A class of Cramér-Rao bounds (CRBs) for wideband direction-of-arrival (DOA) estimation under the subband (or frequency bin) model is studied for the underdetermined case, where the number of sources is no less than that of physical sensors. A unified framework is proposed to encompass the closed-form CRB expressions for DOAs in four cases where the sources are known a priori to 1) have flat spectra/cross spectra, 2) be spatially uncorrelated, 3) be spatially uncorrelated and have proportional spectra up to unknown factors, 4) be spatially uncorrelated and have flat spectra.
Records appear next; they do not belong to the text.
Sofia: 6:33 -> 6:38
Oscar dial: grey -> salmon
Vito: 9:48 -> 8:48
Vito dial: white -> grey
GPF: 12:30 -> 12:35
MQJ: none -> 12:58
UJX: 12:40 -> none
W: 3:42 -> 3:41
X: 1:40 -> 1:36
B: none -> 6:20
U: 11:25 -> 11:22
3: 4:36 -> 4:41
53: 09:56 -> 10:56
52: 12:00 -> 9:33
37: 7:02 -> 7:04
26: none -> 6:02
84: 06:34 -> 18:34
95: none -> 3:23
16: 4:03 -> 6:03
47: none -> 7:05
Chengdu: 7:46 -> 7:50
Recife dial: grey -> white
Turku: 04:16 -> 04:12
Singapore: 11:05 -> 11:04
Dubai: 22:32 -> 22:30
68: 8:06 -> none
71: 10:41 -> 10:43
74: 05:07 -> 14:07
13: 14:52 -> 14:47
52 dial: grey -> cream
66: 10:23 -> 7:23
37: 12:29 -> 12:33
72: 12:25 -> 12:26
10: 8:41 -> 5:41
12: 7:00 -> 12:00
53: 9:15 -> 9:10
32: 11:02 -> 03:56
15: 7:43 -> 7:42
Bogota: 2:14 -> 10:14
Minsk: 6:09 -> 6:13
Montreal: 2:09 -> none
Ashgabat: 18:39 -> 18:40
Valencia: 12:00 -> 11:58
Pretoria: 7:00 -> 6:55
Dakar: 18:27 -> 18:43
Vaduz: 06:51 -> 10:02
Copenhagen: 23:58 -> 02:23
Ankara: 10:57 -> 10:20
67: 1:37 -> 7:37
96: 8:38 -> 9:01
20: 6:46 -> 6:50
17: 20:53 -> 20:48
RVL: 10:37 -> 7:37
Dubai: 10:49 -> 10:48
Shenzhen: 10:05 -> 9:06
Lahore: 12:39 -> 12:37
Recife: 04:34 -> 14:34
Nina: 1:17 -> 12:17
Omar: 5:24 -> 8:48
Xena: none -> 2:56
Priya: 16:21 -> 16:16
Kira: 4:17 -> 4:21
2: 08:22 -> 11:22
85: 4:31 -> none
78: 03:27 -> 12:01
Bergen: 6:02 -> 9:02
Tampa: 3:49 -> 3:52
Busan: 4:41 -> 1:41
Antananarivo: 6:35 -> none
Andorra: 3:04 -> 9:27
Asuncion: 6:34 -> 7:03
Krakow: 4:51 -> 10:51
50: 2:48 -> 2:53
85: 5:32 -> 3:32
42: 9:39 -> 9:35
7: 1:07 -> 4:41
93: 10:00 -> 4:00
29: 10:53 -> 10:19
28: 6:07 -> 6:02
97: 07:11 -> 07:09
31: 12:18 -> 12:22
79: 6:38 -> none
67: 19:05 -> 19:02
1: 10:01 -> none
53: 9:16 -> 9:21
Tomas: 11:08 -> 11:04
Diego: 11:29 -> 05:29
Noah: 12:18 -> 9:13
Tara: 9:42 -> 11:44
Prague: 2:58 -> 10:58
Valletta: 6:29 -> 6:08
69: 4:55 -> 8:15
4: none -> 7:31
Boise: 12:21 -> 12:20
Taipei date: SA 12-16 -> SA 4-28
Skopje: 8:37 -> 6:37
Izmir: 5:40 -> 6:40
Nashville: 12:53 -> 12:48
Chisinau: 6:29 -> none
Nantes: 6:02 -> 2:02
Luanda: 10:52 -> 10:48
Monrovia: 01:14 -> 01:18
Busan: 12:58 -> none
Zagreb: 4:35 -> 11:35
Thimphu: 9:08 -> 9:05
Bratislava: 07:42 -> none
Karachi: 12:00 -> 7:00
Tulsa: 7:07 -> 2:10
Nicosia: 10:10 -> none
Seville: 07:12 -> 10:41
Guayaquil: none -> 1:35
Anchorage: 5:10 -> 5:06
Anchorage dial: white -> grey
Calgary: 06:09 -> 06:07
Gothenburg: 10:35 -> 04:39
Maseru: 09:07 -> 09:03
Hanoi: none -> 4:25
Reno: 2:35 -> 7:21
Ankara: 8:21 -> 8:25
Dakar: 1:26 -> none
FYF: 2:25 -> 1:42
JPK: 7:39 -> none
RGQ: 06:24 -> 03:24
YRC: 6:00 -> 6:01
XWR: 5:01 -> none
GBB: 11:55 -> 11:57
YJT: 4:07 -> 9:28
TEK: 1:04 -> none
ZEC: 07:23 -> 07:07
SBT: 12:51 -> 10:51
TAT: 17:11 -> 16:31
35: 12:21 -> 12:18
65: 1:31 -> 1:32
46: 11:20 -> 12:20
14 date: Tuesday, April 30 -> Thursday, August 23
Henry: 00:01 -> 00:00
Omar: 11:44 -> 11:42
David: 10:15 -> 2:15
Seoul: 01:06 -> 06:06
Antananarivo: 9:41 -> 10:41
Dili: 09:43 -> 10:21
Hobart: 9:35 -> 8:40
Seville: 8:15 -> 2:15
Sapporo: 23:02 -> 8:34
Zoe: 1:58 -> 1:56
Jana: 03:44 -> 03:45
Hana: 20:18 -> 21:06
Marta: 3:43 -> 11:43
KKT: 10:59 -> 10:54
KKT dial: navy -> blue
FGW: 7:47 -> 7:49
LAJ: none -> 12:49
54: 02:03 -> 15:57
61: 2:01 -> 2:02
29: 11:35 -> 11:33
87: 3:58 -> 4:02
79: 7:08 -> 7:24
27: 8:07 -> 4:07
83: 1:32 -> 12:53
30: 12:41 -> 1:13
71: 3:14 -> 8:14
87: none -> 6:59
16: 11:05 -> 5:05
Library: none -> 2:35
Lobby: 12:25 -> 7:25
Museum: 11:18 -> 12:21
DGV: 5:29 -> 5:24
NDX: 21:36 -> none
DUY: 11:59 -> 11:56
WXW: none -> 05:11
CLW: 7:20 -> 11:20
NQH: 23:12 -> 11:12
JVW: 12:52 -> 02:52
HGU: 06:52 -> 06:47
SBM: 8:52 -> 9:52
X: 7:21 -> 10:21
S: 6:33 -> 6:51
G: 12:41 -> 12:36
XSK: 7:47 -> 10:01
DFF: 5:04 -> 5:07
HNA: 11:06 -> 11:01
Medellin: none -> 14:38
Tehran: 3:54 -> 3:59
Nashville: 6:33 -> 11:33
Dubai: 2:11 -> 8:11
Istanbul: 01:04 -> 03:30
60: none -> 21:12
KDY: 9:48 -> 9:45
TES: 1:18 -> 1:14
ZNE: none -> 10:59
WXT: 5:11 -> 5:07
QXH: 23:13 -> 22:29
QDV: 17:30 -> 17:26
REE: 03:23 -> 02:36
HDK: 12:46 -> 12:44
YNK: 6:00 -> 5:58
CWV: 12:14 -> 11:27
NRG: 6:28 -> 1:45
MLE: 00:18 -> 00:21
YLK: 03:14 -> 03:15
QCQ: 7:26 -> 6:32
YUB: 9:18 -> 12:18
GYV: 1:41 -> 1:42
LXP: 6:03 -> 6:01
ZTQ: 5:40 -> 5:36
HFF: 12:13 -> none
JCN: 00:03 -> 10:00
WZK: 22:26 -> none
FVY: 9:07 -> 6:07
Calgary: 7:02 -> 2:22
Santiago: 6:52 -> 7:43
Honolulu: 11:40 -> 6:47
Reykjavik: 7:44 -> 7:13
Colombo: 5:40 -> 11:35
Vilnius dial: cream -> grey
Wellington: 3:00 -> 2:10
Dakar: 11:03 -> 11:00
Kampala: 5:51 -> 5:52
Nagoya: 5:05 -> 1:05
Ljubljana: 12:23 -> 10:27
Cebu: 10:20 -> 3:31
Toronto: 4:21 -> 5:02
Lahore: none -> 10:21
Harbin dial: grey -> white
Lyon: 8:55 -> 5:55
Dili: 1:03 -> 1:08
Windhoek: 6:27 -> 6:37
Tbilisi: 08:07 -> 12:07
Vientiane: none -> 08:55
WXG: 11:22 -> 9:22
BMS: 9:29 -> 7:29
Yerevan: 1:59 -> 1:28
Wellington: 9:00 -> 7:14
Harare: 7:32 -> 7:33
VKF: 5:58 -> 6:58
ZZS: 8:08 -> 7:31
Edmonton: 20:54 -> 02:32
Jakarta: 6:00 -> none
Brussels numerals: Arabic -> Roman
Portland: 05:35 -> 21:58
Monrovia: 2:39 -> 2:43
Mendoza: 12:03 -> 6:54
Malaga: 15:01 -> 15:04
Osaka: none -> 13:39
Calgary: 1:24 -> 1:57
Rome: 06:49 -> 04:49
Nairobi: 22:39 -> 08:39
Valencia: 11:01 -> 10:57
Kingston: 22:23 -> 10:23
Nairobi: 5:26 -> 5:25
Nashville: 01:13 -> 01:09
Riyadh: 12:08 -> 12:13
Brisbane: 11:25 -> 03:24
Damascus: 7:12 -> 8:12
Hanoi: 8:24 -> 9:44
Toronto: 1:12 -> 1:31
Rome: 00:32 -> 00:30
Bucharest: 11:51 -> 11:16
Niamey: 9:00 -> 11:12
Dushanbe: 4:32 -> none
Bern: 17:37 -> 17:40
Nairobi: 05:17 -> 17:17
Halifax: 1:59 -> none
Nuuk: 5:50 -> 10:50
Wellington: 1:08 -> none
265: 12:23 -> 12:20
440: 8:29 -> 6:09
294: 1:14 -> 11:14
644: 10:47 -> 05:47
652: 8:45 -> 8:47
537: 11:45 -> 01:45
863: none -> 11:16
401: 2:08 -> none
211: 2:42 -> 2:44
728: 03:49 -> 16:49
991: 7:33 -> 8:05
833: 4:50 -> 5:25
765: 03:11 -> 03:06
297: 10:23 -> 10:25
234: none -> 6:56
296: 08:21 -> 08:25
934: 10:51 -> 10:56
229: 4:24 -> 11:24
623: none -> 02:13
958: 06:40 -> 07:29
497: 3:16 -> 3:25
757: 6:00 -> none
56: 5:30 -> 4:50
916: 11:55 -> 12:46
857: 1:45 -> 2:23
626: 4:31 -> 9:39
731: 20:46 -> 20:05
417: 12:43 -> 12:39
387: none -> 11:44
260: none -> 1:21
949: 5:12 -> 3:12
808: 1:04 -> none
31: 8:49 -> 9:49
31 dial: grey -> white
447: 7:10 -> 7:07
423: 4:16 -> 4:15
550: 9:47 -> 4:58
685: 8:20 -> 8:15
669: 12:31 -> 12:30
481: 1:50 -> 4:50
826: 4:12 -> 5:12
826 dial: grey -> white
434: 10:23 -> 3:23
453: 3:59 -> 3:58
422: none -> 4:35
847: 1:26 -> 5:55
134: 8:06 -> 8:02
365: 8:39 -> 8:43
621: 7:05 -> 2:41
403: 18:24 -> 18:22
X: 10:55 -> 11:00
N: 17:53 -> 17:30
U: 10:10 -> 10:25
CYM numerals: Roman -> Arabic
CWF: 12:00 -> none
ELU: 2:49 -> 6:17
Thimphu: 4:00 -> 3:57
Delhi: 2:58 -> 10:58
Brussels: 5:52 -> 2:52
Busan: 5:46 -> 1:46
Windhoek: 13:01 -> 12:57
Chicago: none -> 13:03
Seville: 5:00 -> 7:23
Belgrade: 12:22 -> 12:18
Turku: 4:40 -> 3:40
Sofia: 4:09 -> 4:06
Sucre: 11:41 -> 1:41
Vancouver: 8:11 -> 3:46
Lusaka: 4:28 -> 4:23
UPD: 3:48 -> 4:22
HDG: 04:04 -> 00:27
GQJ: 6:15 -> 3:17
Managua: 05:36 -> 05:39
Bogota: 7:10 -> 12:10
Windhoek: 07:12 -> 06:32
The relationship between the wideband CRBs and the subband ones is investigated, and the order relationship among the derived CRBs are provided. The asymptotic behavior of the CRBs with respect to the number of snapshots and the signal-to-noise ratio (SNR) is discussed. Two asymptotic expressions for sufficiently large SNR are derived in both overdetermined and underdetermined cases. Existence of the derived CRBs is examined through rank conditions of the introduced matrices, which yields upper bounds on the resolution capacities. Different from the narrowband scenario, underdetermined wideband DOA estimation is feasible even if a sparse array is not used given different a priori knowledge about the source spectra. It is possible to resolve more wideband Gaussian sources than the number of DOFs offered by the difference co-array. Finally, further interpretations of the subband model are provided, revealing the underlying connections with the multi-frequency co-array augmentation concept and the non-coherent subarray system.